# AIM OF THE EXERCISE
An exact copy of every entry is what's needed, so please transcribe them all.

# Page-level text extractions
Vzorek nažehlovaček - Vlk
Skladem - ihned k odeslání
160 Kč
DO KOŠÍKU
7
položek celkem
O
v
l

# ANSWER
Vzorek nažehlovaček - Vlk
Skladem - ihned k odeslání
160 Kč
DO KOŠÍKU
7
položek celkem
O
v
l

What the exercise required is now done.